Full delinkage of R&D incentives from prices is a legitimate and important long term goal. But in the short term, progressive delinkage is the available path to address the R&D incentives issue.

Secretary Azar actually hinted at this solution earlier, when he noted that getting foreign governments to increase public sector outlays on funding R&D would be one way to prevent the U.S. from bearing an excessive share of the global costs of incentives. At this hearing, only one Senator, Johnny Isakson, a Republican from Georgia, seemed to even imagine that incentives can be anything other than a patent monopoly or high prices.
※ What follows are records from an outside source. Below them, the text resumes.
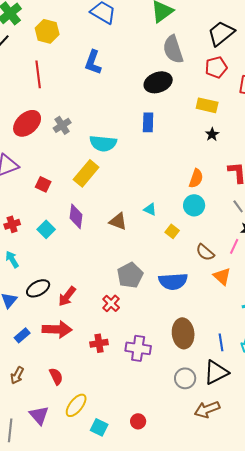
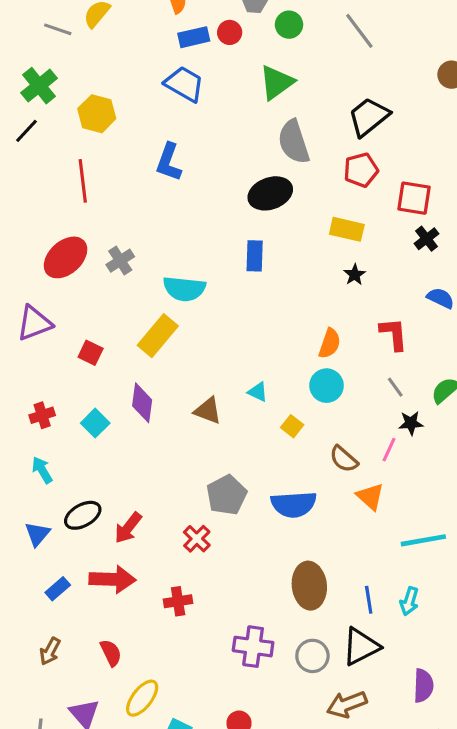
purple cross: (138, 348) -> (253, 647), moved

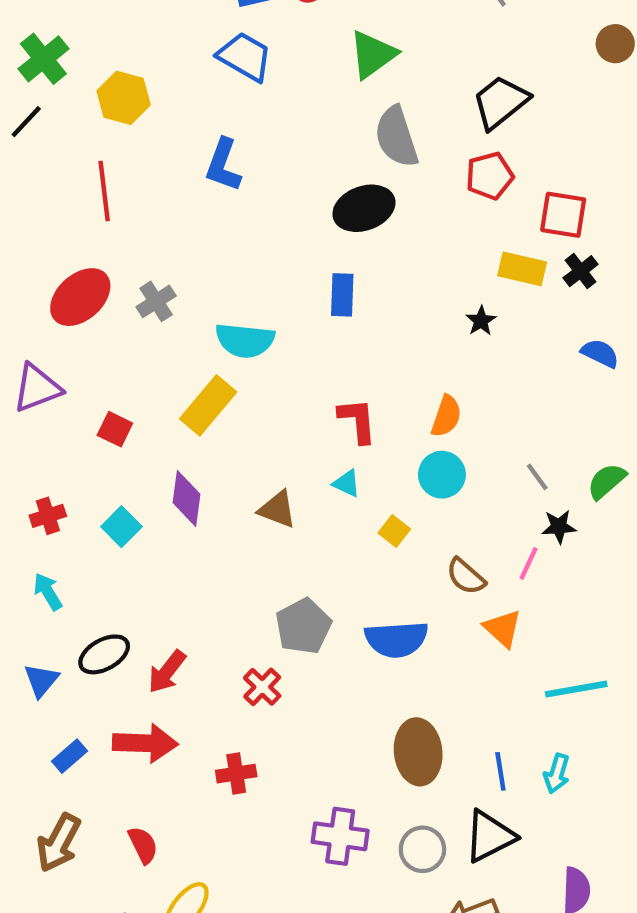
yellow rectangle: (347, 229) -> (522, 269), moved
red L-shape: (394, 334) -> (357, 421), moved
brown arrow: (50, 651) -> (59, 843), size x1.5

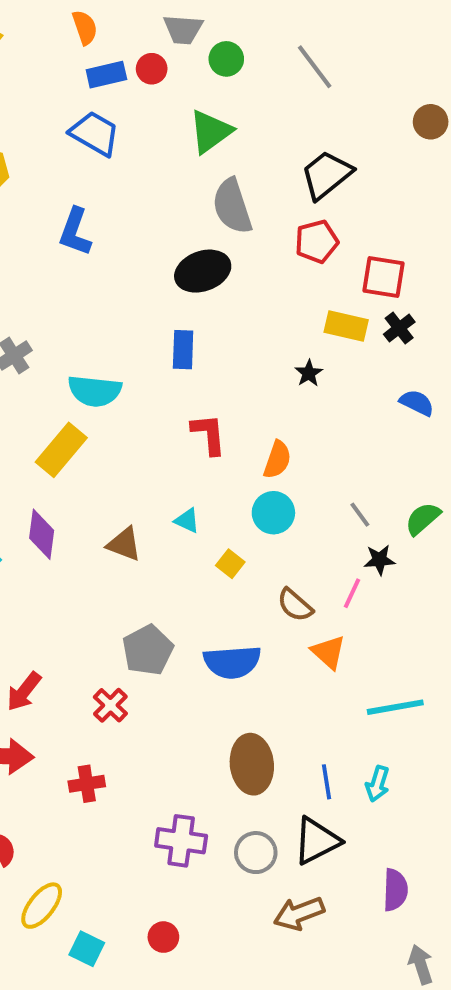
red L-shape: (357, 421) -> (209, 434), moved

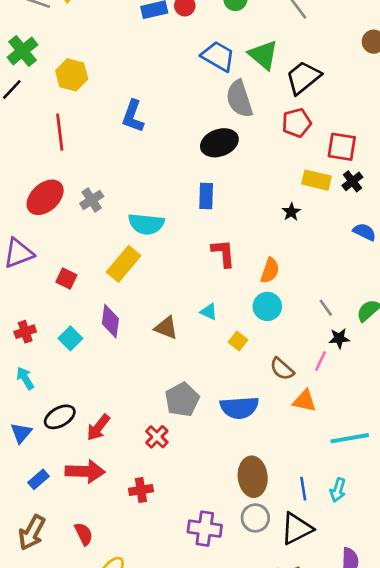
green triangle: (211, 132) -> (263, 55), moved, turned -44
blue trapezoid: (95, 134) -> (218, 56), moved
orange triangle: (328, 652) -> (305, 401), turned -30
gray circle: (256, 853) -> (255, 518), moved

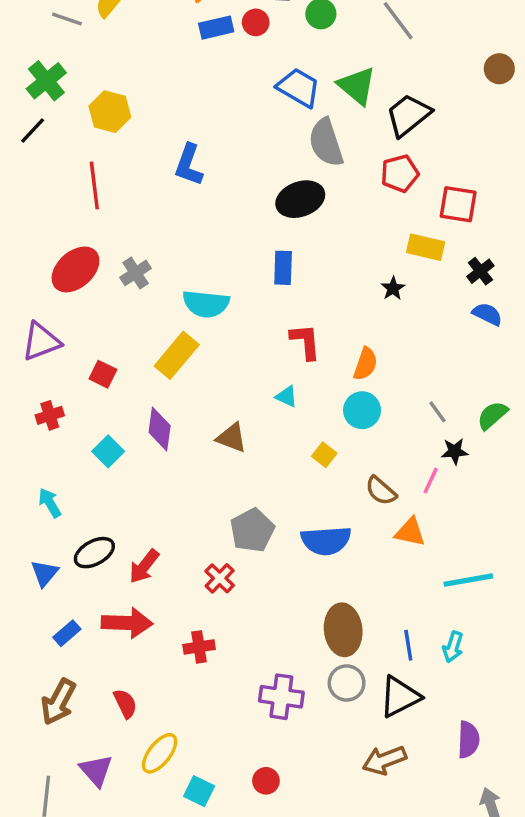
black cross: (352, 181) -> (480, 271), moved
cyan triangle: (209, 312) -> (287, 396), moved
red cross: (25, 332) -> (50, 415), moved

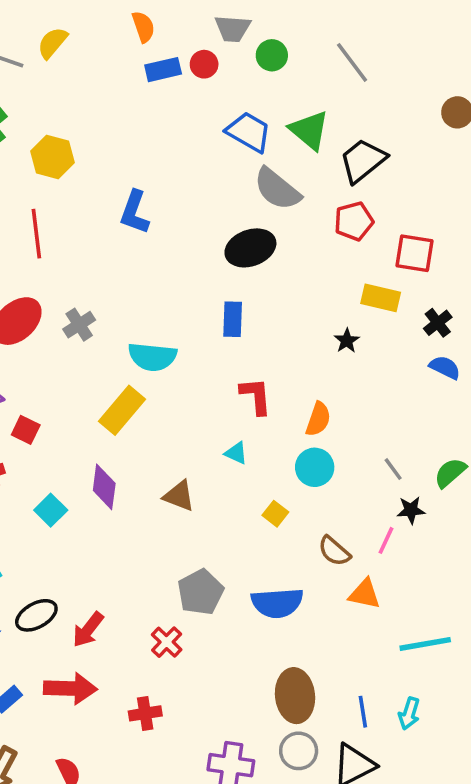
gray semicircle: (326, 143) -> (277, 189), turned -33
red square: (103, 374) -> (26, 430), moved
Isakson asked if Azar was working “to come up with a mechanism we can incentivize the development of the new drugs and find a way to ameliorate the impact of the dramatic costs at the beginning, to spread it enough where the cost are somewhat affordable for the average American family? Is anybody in your agency thinking about that?”

Isakson’s question could have been framed more elegantly, but he was thinking about doing something different that would reconcile innovation incentives and access. This is exactly the conversation we need.